Еще так недавно он звал ее «сестра». А теперь он жаждет назвать ее «жена».
Натали в это время писала ему из Москвы. Между ними была оживленная переписка, тоже тайная, потому что княгиня Хованская терпеть не могла своего строптивого племянника Сашу Герцена, человека без религии и правил, к тому же ссыльного, да еще бастарда — никак не партия для ее приемной дочери. Кроме того, самая тайна всегда имела в себе нечто привлекательное для Натали. Это так романтично!
«Твой образ, — писала она ему, — сияет надо мной, за меня нечего бояться…»
Это звучит не столько сердечно, сколько восторженно.
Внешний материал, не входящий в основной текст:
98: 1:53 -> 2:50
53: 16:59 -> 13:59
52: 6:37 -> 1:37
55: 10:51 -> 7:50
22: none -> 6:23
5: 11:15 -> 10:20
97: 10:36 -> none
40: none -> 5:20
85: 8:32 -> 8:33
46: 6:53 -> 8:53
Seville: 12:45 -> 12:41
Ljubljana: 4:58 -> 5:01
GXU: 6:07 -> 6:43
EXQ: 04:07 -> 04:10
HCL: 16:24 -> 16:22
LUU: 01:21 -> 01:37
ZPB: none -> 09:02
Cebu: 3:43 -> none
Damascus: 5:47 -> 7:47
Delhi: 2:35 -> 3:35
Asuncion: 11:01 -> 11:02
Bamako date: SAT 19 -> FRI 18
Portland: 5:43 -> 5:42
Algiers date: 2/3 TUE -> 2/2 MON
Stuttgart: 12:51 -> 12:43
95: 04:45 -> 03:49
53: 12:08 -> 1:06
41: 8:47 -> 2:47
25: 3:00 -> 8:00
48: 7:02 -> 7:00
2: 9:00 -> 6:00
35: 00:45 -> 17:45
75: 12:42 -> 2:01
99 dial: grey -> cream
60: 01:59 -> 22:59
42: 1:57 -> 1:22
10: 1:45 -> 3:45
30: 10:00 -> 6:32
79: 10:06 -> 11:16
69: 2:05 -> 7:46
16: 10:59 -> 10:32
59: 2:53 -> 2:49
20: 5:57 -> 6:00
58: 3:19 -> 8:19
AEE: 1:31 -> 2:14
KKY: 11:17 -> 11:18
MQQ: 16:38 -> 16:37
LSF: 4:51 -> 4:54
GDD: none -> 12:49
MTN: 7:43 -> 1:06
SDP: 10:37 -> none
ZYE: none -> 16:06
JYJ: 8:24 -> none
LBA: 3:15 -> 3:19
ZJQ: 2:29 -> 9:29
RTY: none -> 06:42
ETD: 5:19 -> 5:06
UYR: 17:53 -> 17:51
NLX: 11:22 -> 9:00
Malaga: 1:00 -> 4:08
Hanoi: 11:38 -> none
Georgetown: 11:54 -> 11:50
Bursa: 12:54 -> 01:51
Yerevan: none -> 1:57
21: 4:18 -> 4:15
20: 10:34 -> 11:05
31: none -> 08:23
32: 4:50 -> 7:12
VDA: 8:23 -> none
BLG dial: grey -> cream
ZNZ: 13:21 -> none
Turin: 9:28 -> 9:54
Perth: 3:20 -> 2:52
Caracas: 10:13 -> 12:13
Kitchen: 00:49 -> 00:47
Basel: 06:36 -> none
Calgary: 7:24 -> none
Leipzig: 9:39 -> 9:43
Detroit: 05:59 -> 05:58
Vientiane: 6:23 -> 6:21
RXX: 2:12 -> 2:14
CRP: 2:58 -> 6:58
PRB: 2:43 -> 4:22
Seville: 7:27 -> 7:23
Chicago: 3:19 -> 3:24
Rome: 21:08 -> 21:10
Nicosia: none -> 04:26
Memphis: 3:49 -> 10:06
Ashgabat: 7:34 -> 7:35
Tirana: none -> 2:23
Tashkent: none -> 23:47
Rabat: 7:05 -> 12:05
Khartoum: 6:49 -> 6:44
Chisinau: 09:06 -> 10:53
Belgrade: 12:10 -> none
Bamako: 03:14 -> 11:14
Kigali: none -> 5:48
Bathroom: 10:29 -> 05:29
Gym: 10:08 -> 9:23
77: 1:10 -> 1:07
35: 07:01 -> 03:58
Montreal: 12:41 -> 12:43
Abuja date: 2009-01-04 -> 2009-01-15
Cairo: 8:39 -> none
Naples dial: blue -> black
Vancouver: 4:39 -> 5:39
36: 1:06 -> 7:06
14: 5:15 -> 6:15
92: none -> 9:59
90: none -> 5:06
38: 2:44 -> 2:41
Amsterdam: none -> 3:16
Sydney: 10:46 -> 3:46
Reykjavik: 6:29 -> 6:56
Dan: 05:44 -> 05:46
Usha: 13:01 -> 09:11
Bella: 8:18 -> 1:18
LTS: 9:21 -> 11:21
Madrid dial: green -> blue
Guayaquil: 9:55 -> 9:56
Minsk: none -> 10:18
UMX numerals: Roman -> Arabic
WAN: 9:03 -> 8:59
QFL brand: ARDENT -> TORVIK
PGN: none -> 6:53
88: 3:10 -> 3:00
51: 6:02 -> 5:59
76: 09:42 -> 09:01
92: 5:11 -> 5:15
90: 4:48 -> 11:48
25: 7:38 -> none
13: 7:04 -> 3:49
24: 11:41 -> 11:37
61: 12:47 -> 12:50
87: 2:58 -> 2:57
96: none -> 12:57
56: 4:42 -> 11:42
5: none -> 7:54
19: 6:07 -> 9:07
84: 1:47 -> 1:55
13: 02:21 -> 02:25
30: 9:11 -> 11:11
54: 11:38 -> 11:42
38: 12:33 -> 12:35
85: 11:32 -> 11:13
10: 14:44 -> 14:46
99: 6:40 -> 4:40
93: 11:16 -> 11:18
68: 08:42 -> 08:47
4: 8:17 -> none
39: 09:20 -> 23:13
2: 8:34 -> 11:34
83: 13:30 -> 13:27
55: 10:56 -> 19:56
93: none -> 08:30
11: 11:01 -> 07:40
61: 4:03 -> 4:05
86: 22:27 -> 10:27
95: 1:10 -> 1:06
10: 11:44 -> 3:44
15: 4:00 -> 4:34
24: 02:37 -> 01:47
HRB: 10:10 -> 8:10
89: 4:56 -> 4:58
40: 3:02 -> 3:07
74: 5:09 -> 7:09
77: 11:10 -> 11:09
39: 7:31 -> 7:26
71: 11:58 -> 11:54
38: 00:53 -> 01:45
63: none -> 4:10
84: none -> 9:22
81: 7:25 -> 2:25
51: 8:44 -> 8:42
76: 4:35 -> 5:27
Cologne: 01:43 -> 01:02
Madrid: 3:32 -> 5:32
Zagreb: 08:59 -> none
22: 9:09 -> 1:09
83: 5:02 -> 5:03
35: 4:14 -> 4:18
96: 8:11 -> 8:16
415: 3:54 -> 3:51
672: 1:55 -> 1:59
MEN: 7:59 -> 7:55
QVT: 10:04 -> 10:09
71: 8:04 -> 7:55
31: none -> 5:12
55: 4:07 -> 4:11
Быть может, Натали чувствовала сильнее и глубже, чем Саша. Натуре ее был свойствен некоторый переизбыток чувств, доходящий в своем крайнем выражении до экзальтации. Она называла в переписке с Герценом себя и его «Натаксандр», слив воедино оба имени, что должно было идеальное, по ее мнению, слияние, полную нераздельность двух существ.
6
Об этом офранцуженном имени Герцен сам пишет: «Я очень знаю, сколько аффектации в французском переводе имен, но как быть? Имя — дело традиционное, как же его менять?» Поэтому и автору придется применить имя Натали, изредка только сбиваясь на Наташу, что ему гораздо милее.